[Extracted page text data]

----------

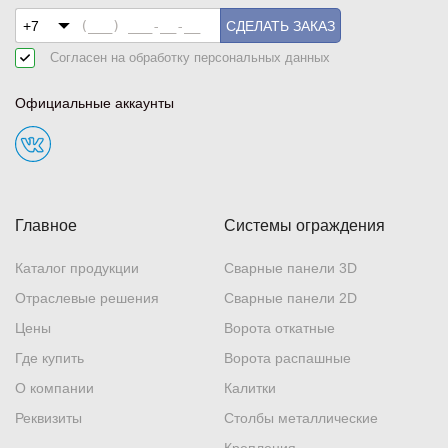
СДЕЛАТЬ ЗАКАЗ
Согласен на обработку
персональных данных
Официальные аккаунты
Главное
Системы ограждения
Каталог продукции
Сварные панели 3D
Отраслевые решения
Сварные панели 2D
Цены
Ворота откатные
Где купить
Ворота распашные
О компании
Калитки
Реквизиты
Столбы металлические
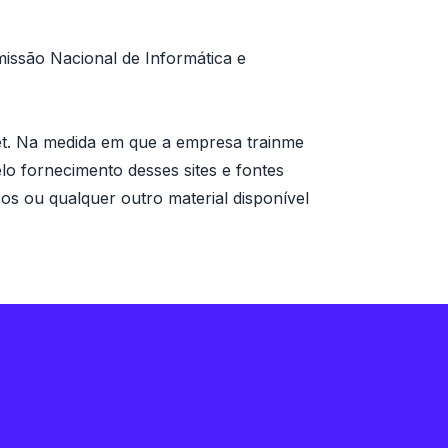
omissão Nacional de Informática e
rnet. Na medida em que a empresa trainme
lo fornecimento desses sites e fontes
os ou qualquer outro material disponível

----------

_Your task_
The records above are to be copied exactly, with no pictures carried over.

_Answer space_
СДЕЛАТЬ ЗАКАЗ
Согласен на обработку
персональных данных
Официальные аккаунты
Главное
Системы ограждения
Каталог продукции
Сварные панели 3D
Отраслевые решения
Сварные панели 2D
Цены
Ворота откатные
Где купить
Ворота распашные
О компании
Калитки
Реквизиты
Столбы металлические
omissão Nacional de Informática e
rnet. Na medida em que a empresa trainme
lo fornecimento desses sites e fontes
os ou qualquer outro material disponível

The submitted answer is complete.